Sol phase and sol–gel transition in SnO₂ colloidal suspensions

The effect of concentration on the structure of SnO₂ colloids in aqueous suspension, on their spatial correlation and on the gelation process was studied by small angle x-ray scattering (SAXS). The shape of the experimental SAXS curves varies with suspension concentration. For diluted suspensions ([SnO₂] ≤ 0.13 mol L⁻¹), SAXS results indicate the presence of colloidal fractal aggregates with an internal correlation length ξ ≃ 20 Å, without any noticeable spatial correlation between them. This suggests that the aggregates are spatially arranged without any significant interaction like in ideal gas structures. For higher concentrations ([SnO₂] = 0.16, 0.32, and 0.64 mol L⁻¹), the colloidal aggregates are larger (ξ = 24 Å) and exhibit a certain degree of spatial correlation between them.
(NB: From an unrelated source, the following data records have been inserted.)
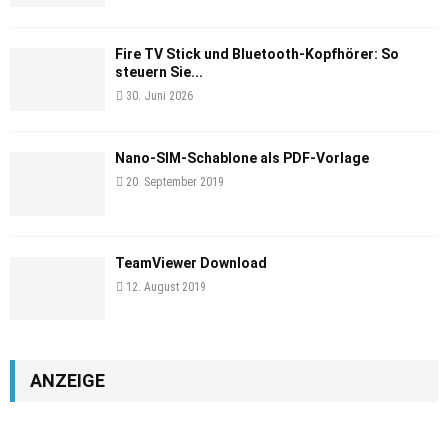
Fire TV Stick und Bluetooth-Kopfhörer: So
steuern Sie...
30. Juni 2026
Nano-SIM-Schablone als PDF-Vorlage
20. September 2019
TeamViewer Download
12. August 2019
ANZEIGE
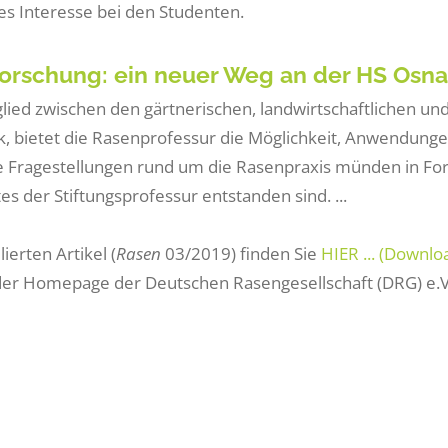
s Interesse bei den Studenten.
orschung: ein neuer Weg an der HS Osn
glied zwischen den gärtnerischen, landwirtschaftlichen u
, bietet die Rasenprofessur die Möglichkeit, Anwendungen
e Fragestellungen rund um die Rasenpraxis münden in Fo
es der Stiftungsprofessur entstanden sind. ...
lierten Artikel (
Rasen
03/2019) finden Sie
HIER ... (Downlo
der Homepage der Deutschen Rasengesellschaft (DRG) e.V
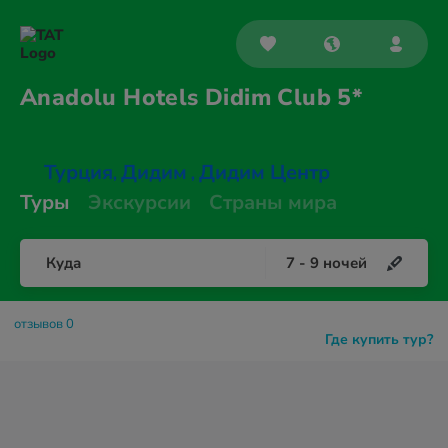
Anadolu Hotels Didim
Club 5*
Турция
Дидим
Дидим Центр
,
,
Туры
Экскурсии
Страны мира
Куда
7
-
9
ночей
отзывов 0
Где купить тур?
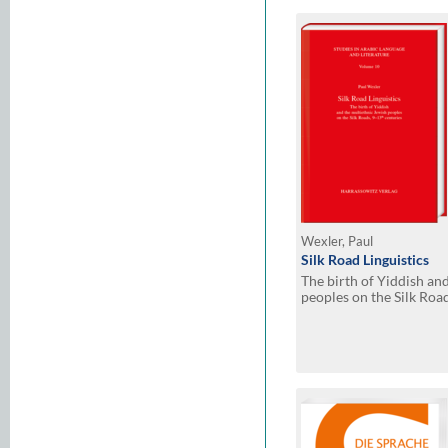
Wexler, Paul
Silk Road Linguistics
The birth of Yiddish an
peoples on the Silk Roa
indispensable role of th
Germans, Iranians, Slav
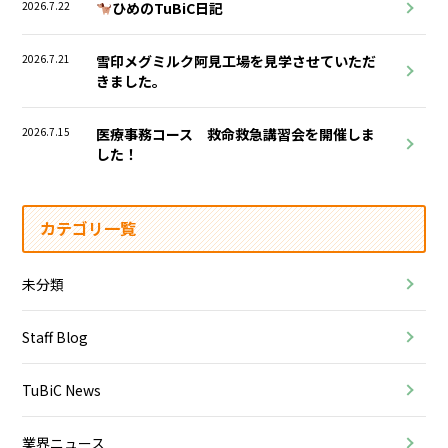
2026.7.22
ひめのTuBiC日記
2026.7.21
雪印メグミルク阿見工場を見学させていただ
きました。
2026.7.15
医療事務コース 救命救急講習会を開催しま
した！
カテゴリ一覧
未分類
Staff Blog
TuBiC News
業界ニュース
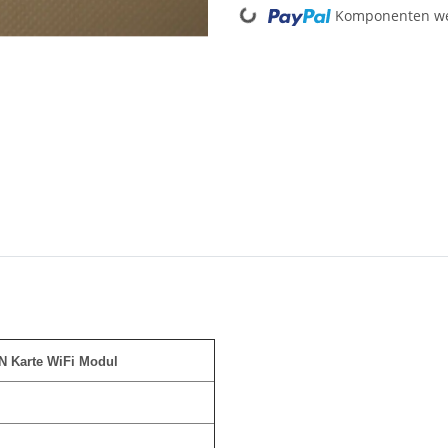
Komponenten wer
 Karte WiFi Modul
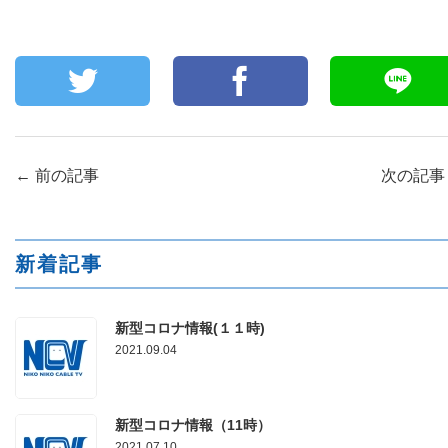
←
前の記事
次の記
新着記事
新型コロナ情報(１１時)
2021.09.04
新型コロナ情報（11時）
2021.07.10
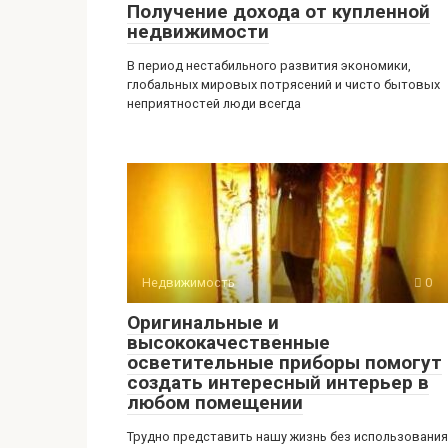
Получение дохода от купленной
недвижимости
В период нестабильного развития экономики,
глобальных мировых потрясений и чисто бытовых
неприятностей люди всегда
Недвижимость
0
Оригинальные и
высококачественные
осветительные приборы помогут
создать интересный интерьер в
любом помещении
Трудно представить нашу жизнь без использования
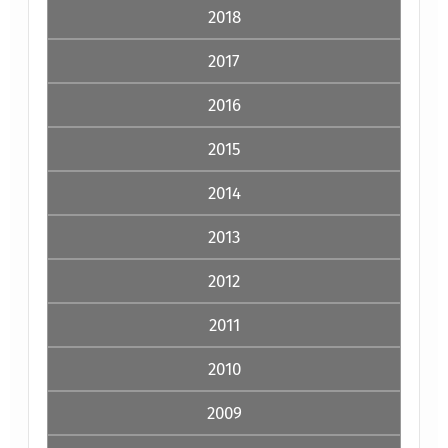
2018
2017
2016
2015
2014
2013
2012
2011
2010
2009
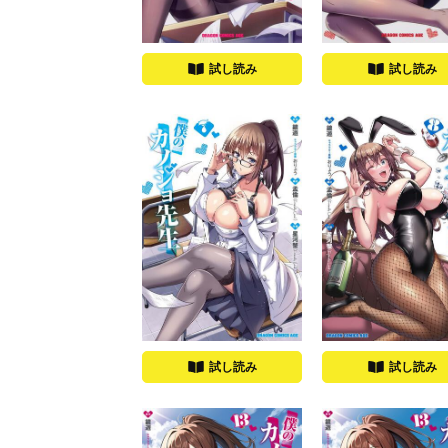
試し読み
試し読み
試し読み
試し読み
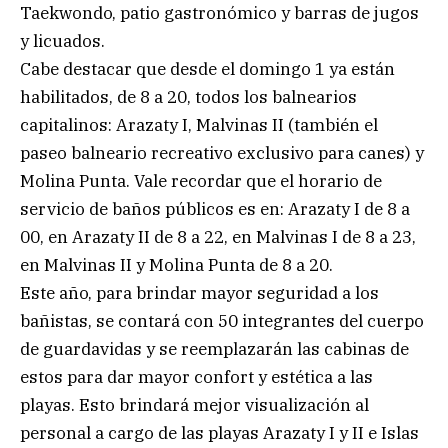
Taekwondo, patio gastronómico y barras de jugos
y licuados.
Cabe destacar que desde el domingo 1 ya están
habilitados, de 8 a 20, todos los balnearios
capitalinos: Arazaty I, Malvinas II (también el
paseo balneario recreativo exclusivo para canes) y
Molina Punta. Vale recordar que el horario de
servicio de baños públicos es en: Arazaty I de 8 a
00, en Arazaty II de 8 a 22, en Malvinas I de 8 a 23,
en Malvinas II y Molina Punta de 8 a 20.
Este año, para brindar mayor seguridad a los
bañistas, se contará con 50 integrantes del cuerpo
de guardavidas y se reemplazarán las cabinas de
estos para dar mayor confort y estética a las
playas. Esto brindará mejor visualización al
personal a cargo de las playas Arazaty I y II e Islas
The pair correlation function corresponding to the sol with the highest concentration (0.92 mol L⁻¹) reveals a rather strong short range order between aggregates, characteristic of a fluid-like structure, with an average nearest-neighbor distance between aggregates d₁ = 125 Å and an average second-neighbor distance d₂ = 283 Å. The pair distribution function remains essentially invariant during the sol-gel transition, suggesting that gelation involves the formation of a few points of connection between the aggregates resulting in a gel network constituted by essentially linear chains of clusters.